Equities

Income Investing Takes Homework, Too

By Sharon Fay February 16, 2012

Equity-income investing can be highly rewarding, but it is not without its potential pitfalls. The rules of careful stock-picking still apply.

Stocks that generate high income offer investors a welcome refuge in today’s stormy markets because they have the potential to preserve capital and to deliver at least some positive return. For many investors, a strategy that emphasizes such stocks beats trying to time the market’s low or dealing with stressful market swings.

But even in this relatively safe corner of the investment world, it’s still important to do your homework. Investing solely for the highest dividend yield or the biggest buyback program can backfire, sometimes badly. An unusually high dividend yield is often a sign of a company in trouble, and can presage a dividend cut.

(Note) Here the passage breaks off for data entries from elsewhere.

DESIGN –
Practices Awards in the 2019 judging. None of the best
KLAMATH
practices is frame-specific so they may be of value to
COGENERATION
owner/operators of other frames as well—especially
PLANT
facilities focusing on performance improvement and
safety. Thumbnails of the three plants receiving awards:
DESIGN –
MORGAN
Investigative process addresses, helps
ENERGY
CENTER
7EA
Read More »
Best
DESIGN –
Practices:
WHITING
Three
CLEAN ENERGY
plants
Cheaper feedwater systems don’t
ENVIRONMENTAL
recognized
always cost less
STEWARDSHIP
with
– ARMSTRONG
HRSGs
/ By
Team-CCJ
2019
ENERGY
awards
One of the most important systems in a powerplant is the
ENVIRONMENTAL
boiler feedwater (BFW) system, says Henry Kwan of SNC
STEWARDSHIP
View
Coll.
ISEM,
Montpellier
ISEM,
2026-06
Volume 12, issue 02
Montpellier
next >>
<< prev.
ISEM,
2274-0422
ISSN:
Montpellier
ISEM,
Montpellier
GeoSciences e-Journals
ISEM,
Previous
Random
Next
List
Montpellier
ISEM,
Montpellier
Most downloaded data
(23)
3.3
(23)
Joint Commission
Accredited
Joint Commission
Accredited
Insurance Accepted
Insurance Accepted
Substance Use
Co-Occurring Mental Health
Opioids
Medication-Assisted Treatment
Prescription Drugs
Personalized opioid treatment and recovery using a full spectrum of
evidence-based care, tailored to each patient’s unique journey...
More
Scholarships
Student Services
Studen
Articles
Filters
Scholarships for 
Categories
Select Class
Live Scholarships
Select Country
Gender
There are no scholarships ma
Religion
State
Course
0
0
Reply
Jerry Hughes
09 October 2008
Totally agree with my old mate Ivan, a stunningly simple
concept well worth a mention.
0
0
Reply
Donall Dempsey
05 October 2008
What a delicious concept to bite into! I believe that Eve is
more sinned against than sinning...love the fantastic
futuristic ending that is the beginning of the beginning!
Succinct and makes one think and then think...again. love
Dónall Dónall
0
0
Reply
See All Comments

Research conducted by my colleague John Phillips found that the quintile of global stocks that pays the highest dividend yields has outpaced the market since 1971—but the next-best quintile did even better (Display), and with materially less volatility. Why? There are generally fewer blowups in the second quintile than in the first.

Highest Yielding Stocks Aren't the Best Performing Buybacks also have a strong history of rewarding shareholders. Since 1971, the quintile with the least net equity issuance (an indicator that a company is either buying back shares or issuing relatively few new ones) has strongly outperformed both the market and all other quintiles (Display). But companies that repurchase shares at prices above the fundamental value of their assets destroy value for shareholders—especially if they finance buybacks by taking on excessive debt.

Shareholder-Friendly Companies Are Best This research suggests that it pays to study each company’s cash-returning potential on its own merits. You must analyze the sustainability of each company’s cash flows within the context of its business outlook, long-term capital reinvestment needs and debt burden.  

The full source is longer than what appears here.